── RECORDS

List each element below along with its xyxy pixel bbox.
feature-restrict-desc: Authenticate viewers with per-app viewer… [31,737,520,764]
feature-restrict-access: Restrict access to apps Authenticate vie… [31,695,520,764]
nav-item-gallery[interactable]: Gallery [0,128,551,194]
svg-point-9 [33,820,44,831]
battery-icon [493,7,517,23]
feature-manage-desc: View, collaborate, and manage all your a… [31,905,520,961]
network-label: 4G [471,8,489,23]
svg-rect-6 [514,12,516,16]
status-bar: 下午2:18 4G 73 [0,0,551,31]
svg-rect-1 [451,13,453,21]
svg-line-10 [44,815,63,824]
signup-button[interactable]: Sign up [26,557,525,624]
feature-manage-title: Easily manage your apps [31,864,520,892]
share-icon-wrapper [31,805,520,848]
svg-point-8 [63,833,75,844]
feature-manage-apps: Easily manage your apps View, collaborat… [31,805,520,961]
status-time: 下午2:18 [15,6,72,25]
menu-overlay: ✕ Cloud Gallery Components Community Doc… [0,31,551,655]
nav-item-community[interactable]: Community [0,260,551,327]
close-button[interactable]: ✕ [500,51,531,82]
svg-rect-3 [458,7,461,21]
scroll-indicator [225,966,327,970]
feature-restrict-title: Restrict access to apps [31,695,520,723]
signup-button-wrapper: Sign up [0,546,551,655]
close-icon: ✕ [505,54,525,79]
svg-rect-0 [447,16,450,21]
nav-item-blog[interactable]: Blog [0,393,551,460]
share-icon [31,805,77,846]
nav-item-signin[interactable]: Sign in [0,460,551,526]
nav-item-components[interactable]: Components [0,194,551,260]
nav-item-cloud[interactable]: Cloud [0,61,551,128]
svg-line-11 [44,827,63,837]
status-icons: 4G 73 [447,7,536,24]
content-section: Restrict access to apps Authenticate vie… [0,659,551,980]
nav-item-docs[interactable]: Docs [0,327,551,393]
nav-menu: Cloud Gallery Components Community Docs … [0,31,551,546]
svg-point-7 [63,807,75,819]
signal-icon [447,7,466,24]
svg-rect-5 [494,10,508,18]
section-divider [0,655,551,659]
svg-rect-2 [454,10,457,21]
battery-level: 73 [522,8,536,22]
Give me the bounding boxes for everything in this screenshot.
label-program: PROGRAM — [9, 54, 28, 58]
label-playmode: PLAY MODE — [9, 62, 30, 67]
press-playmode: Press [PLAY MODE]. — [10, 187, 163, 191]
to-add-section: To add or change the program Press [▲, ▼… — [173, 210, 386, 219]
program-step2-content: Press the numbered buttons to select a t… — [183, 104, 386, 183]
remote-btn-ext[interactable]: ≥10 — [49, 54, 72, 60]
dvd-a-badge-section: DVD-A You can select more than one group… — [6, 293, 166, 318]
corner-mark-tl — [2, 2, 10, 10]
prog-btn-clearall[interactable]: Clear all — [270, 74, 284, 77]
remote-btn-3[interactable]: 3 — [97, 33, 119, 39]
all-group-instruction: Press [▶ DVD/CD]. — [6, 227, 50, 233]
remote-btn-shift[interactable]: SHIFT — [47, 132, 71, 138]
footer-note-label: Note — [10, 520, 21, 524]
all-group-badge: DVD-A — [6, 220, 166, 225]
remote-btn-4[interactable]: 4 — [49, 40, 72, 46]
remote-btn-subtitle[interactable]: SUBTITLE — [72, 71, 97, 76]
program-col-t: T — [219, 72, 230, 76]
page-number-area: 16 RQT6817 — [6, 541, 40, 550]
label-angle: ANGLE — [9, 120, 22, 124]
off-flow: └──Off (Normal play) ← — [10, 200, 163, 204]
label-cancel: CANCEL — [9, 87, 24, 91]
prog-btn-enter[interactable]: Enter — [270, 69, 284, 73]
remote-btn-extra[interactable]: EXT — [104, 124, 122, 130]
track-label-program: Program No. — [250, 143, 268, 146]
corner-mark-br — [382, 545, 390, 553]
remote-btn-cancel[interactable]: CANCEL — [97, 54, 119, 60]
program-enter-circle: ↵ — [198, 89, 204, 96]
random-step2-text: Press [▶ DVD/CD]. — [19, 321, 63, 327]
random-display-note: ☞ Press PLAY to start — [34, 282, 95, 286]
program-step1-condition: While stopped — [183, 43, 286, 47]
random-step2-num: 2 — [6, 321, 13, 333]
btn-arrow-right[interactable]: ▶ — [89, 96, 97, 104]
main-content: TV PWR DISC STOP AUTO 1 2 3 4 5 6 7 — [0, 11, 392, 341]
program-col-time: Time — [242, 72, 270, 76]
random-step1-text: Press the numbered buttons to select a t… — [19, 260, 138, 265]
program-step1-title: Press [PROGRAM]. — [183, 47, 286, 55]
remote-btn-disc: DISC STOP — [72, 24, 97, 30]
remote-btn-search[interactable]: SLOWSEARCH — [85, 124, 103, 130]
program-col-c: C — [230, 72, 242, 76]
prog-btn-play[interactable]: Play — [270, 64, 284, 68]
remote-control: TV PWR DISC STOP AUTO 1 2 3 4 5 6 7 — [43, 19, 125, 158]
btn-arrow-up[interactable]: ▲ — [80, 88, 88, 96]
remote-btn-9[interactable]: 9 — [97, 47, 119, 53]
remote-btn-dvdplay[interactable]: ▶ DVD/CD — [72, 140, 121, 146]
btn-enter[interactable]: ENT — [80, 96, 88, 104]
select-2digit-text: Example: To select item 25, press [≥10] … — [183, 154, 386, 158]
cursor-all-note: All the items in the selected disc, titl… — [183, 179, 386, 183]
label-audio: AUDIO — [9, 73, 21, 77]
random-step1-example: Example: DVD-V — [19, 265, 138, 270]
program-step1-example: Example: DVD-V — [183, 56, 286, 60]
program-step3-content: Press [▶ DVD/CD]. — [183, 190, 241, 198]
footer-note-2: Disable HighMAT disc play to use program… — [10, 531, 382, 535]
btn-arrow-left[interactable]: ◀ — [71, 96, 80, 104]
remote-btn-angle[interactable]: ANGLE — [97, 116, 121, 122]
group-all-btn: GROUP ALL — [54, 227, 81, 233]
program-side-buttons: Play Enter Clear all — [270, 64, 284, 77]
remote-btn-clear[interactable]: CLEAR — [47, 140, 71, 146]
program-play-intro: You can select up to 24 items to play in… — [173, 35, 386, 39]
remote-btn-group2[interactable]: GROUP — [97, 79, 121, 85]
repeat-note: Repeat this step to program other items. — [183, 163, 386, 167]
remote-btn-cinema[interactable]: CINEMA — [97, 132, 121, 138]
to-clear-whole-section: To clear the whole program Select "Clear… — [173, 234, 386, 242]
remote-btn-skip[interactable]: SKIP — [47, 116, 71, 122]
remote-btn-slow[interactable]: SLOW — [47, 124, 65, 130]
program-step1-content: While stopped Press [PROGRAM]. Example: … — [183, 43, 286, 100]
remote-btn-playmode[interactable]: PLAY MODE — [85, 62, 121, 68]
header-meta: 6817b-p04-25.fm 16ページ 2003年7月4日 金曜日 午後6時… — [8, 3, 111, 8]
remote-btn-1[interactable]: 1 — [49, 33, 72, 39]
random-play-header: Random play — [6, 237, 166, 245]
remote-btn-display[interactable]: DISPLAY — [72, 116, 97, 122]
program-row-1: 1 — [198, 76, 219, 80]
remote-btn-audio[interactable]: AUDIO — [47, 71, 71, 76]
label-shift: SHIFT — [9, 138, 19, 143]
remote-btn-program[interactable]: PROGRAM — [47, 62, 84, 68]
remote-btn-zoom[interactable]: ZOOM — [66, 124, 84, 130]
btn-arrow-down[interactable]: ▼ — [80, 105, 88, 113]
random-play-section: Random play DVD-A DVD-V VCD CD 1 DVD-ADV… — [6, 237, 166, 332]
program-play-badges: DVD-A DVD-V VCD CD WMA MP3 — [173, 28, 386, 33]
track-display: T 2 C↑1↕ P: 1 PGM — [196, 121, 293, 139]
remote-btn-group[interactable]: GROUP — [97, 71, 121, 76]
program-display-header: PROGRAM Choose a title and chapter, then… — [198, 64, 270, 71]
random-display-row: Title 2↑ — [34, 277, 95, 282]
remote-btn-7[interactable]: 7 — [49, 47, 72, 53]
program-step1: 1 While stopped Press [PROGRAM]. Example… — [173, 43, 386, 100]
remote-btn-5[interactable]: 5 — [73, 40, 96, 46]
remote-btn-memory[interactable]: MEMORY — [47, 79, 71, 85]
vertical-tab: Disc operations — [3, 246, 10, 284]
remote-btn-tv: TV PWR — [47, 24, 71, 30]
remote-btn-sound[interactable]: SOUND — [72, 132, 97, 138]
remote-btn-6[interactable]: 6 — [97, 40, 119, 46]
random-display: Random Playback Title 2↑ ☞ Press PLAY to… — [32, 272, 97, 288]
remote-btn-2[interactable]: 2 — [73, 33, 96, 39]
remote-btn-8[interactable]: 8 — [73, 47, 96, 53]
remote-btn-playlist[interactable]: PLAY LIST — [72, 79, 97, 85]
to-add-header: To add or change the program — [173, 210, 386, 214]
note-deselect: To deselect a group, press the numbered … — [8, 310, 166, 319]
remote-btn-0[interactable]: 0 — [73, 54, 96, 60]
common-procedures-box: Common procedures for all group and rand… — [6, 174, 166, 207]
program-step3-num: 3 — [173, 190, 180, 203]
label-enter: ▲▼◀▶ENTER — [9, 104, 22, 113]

────
── RECORDS

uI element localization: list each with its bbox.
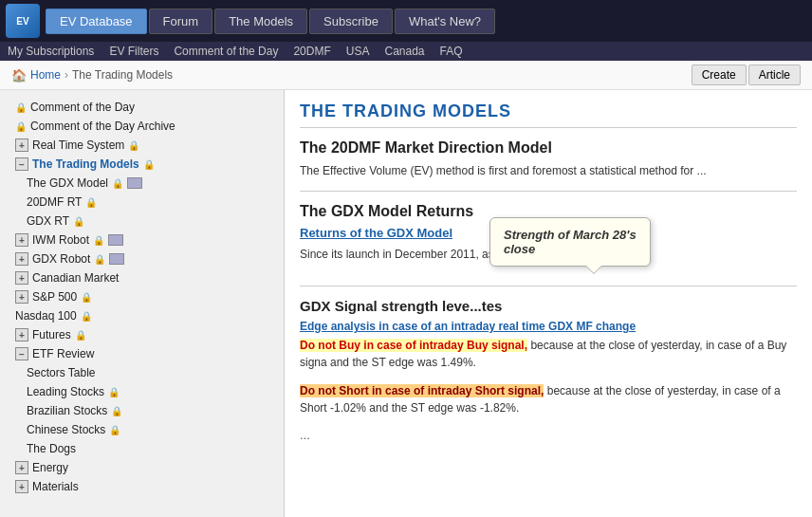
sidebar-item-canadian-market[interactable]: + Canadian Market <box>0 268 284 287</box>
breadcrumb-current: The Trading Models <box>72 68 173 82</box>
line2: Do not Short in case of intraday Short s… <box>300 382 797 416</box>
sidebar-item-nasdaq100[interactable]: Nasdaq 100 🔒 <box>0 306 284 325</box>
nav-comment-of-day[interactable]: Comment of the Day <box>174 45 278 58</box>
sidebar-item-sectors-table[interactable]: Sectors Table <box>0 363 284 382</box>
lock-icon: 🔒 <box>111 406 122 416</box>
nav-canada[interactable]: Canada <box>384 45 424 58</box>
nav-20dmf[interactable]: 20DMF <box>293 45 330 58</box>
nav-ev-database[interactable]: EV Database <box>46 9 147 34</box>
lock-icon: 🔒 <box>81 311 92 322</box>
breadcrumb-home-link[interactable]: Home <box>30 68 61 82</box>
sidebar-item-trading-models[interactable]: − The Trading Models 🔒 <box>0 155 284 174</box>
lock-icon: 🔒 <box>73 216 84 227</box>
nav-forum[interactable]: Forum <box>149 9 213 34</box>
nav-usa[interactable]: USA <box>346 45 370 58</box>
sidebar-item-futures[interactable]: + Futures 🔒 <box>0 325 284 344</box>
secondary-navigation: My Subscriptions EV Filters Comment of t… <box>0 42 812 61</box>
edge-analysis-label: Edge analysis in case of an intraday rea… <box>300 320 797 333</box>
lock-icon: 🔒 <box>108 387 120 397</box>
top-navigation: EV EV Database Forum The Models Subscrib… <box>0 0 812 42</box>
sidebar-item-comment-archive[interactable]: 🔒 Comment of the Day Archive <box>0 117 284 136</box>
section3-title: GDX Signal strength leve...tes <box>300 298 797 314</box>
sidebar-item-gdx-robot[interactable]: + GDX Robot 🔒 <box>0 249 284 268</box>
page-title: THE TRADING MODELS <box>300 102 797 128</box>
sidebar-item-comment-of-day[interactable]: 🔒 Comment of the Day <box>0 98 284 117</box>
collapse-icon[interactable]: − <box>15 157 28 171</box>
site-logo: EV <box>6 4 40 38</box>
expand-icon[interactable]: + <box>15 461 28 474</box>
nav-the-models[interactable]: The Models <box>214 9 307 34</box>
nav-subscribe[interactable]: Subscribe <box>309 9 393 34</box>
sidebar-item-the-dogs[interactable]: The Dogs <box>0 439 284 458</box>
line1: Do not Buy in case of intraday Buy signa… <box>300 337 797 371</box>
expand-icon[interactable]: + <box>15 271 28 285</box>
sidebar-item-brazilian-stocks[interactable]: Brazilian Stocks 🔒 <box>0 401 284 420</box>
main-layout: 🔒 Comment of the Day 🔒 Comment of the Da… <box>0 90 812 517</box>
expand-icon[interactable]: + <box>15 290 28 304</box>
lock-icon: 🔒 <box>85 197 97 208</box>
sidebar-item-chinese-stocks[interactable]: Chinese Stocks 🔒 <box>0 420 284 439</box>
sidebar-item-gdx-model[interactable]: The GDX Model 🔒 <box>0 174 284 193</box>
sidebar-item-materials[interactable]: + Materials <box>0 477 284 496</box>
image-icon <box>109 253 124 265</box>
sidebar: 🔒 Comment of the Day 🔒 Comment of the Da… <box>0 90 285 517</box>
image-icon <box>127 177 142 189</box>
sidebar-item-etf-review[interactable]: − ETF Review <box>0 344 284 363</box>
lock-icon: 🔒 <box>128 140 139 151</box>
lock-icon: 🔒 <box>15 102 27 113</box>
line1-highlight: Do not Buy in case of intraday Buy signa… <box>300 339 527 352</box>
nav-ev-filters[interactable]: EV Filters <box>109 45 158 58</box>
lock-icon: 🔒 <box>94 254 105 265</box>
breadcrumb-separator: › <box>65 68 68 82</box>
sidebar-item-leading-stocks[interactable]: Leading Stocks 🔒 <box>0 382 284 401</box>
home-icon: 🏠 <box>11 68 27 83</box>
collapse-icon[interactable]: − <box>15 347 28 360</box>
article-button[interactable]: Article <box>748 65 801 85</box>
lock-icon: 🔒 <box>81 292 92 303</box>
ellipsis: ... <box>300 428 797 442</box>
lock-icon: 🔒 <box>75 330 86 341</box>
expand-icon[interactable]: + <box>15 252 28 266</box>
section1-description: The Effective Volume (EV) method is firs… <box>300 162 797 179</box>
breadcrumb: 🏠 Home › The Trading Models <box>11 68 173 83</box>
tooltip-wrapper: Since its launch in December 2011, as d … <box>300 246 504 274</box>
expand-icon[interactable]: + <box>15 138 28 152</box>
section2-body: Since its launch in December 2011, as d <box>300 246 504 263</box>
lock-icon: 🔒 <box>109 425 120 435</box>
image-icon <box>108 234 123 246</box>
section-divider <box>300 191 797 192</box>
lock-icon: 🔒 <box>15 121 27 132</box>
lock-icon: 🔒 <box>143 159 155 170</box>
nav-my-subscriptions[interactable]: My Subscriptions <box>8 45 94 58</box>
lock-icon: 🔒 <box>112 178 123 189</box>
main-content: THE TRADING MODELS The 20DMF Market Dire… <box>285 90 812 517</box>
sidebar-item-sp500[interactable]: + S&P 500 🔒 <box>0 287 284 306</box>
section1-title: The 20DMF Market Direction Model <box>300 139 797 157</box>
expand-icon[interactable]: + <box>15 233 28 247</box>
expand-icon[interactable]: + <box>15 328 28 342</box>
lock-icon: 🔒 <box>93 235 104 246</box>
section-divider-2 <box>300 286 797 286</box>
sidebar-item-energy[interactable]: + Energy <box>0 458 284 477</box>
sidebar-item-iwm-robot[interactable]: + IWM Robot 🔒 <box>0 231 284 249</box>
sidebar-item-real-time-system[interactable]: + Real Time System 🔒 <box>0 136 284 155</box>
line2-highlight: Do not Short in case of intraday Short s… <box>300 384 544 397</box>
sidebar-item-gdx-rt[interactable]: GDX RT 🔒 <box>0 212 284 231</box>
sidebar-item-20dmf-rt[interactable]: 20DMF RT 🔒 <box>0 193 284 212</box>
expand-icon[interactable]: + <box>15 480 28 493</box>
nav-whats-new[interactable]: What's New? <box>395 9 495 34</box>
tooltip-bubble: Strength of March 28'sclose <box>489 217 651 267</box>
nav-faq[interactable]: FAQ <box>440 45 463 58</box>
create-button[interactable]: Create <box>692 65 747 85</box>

────

**TRY IT**
Every line of the data above that includes "random" should be listed.

**SOLUTION TO THIS PROBLEM**
random-step2-text: Press [▶ DVD/CD]. — [19, 321, 63, 327]
random-display-note: ☞ Press PLAY to start — [34, 282, 95, 286]
random-step2-num: 2 — [6, 321, 13, 333]
random-step1-text: Press the numbered buttons to select a t… — [19, 260, 138, 265]
random-step1-example: Example: DVD-V — [19, 265, 138, 270]
random-play-header: Random play — [6, 237, 166, 245]
random-play-section: Random play DVD-A DVD-V VCD CD 1 DVD-ADV… — [6, 237, 166, 332]
random-display-row: Title 2↑ — [34, 277, 95, 282]
random-display: Random Playback Title 2↑ ☞ Press PLAY to… — [32, 272, 97, 288]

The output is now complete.